**Input data**
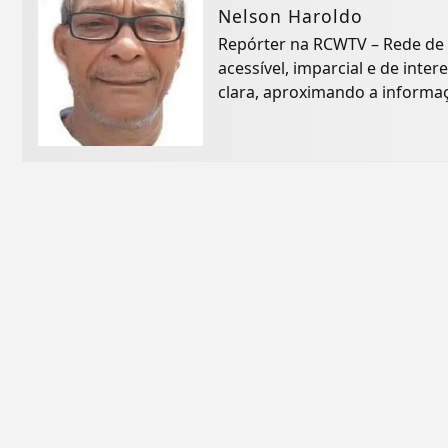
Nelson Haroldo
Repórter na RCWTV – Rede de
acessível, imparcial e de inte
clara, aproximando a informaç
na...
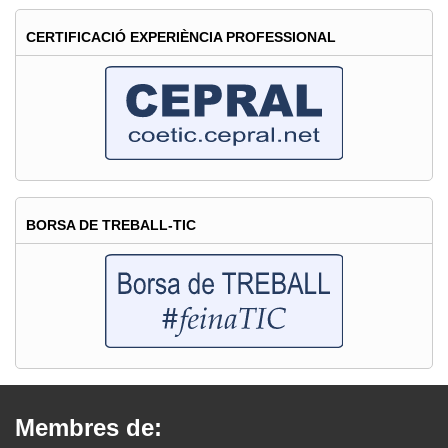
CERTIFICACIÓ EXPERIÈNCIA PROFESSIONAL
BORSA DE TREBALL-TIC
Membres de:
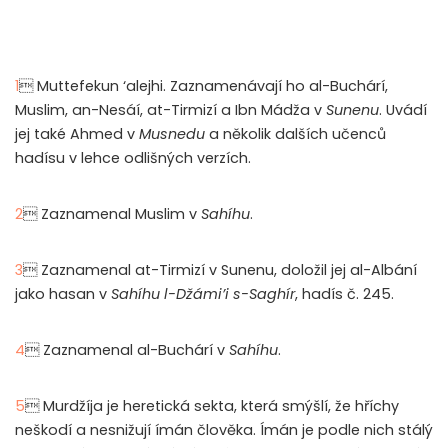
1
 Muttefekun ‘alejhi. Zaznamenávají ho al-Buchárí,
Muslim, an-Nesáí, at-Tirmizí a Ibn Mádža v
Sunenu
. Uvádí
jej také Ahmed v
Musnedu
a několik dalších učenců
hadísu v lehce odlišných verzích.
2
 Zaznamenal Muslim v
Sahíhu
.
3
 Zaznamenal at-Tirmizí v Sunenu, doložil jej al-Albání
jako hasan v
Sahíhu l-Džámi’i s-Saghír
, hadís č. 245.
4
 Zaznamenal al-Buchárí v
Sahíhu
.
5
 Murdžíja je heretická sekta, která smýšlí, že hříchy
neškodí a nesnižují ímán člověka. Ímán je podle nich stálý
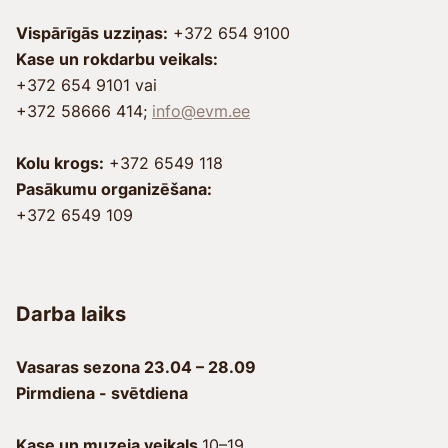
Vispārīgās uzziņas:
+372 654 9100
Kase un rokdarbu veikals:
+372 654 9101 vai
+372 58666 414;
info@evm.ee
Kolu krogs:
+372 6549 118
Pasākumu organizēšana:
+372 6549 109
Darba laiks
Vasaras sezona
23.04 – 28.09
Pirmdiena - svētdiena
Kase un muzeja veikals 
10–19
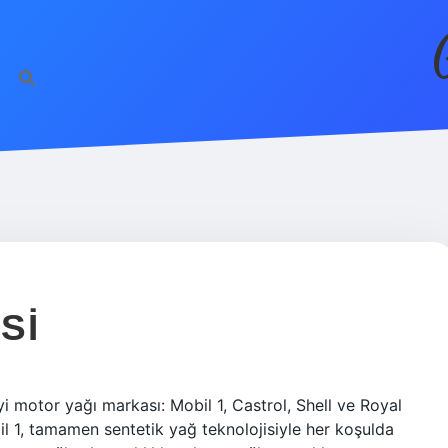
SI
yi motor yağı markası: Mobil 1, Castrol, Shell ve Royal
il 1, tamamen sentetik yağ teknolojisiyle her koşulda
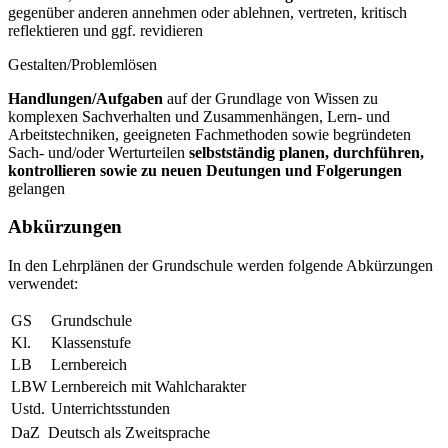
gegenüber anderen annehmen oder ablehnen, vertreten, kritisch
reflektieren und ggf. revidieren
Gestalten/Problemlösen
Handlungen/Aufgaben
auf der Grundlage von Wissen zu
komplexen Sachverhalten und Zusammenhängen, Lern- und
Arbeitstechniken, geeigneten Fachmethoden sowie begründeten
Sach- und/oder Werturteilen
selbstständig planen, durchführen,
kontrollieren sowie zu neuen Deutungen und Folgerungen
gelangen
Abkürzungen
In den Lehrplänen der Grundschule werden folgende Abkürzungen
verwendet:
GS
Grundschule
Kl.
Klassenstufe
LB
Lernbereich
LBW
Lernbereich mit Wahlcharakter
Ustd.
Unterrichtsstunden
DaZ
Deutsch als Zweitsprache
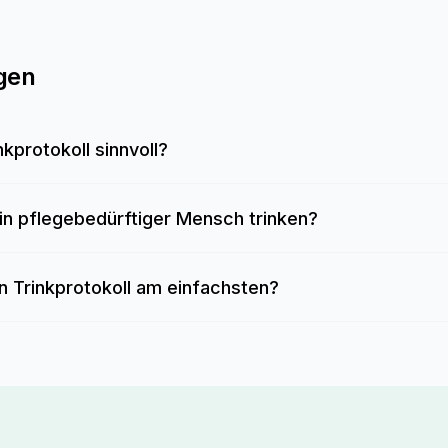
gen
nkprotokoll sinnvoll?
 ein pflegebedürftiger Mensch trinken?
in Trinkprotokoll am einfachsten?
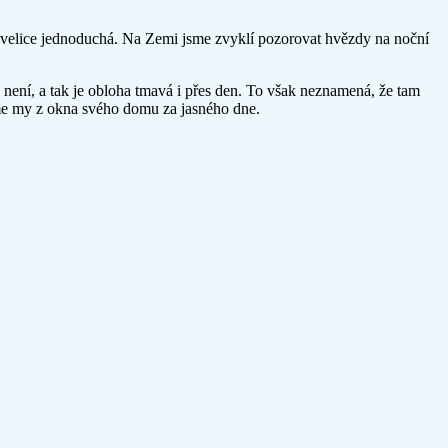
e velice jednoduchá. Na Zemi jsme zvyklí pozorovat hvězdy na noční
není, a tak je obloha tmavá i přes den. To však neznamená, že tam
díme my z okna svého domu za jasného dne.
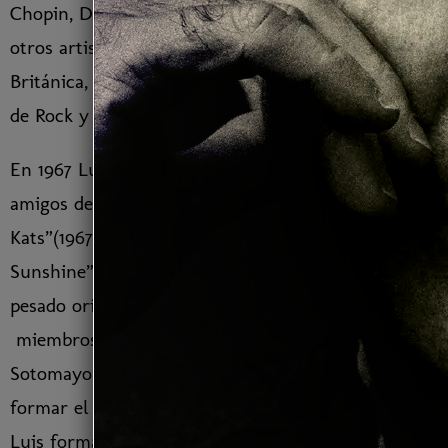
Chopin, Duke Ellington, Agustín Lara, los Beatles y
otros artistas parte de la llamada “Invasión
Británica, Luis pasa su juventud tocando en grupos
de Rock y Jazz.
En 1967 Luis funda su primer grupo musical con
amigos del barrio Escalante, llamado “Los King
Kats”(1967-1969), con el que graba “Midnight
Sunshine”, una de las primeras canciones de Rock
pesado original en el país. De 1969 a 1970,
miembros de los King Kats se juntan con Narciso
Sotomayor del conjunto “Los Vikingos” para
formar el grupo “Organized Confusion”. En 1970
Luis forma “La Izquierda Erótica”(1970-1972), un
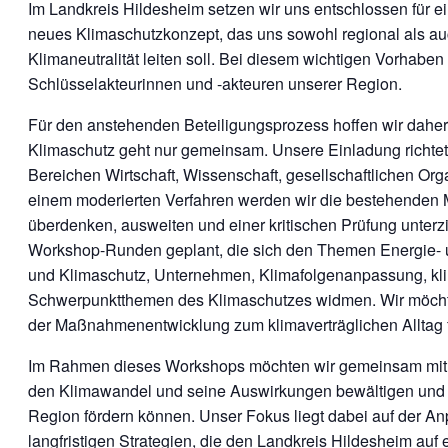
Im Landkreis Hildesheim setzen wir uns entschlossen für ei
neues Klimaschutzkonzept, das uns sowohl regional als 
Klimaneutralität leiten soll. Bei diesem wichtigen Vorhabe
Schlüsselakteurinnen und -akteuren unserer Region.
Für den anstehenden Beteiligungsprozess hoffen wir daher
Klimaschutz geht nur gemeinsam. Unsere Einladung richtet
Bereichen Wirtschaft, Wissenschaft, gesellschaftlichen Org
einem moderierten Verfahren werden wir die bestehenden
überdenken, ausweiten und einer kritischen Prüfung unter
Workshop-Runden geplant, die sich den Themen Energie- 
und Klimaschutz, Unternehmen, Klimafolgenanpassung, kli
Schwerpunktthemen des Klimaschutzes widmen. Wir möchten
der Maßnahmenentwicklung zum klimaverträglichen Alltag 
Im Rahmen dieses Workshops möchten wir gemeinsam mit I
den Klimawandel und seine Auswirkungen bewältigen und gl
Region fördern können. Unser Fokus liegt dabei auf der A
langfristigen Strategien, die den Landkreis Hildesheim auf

**What to produce**
Although pictures appear among the entries, please set down only the lines from the one with "Zaznamenal Muslim v" up to and including the one with "gegenüber anderen annehmen", word for word.

**Response for this exercise**
 Zaznamenal Muslim v
Sahíhu
.
3
 Zaznamenal at-Tirmizí v Sunenu, doložil jej al-Albání
jako hasan v
Sahíhu l-Džámi’i s-Saghír
, hadís č. 245.
4
 Zaznamenal al-Buchárí v
Sahíhu
.
5
 Murdžíja je heretická sekta, která smýšlí, že hříchy
neškodí a nesnižují ímán člověka. Ímán je podle nich stálý
Vispārīgās uzziņas:
+372 654 9100
Kase un rokdarbu veikals:
+372 654 9101 vai
+372 58666 414;
info@evm.ee
Kolu krogs:
+372 6549 118
Pasākumu organizēšana:
+372 6549 109
Darba laiks
Vasaras sezona
23.04 – 28.09
Pirmdiena - svētdiena
Kase un muzeja veikals 
10–19
SI
yi motor yağı markası: Mobil 1, Castrol, Shell ve Royal
il 1, tamamen sentetik yağ teknolojisiyle her koşulda
gegenüber anderen annehmen oder ablehnen, vertreten, kritisch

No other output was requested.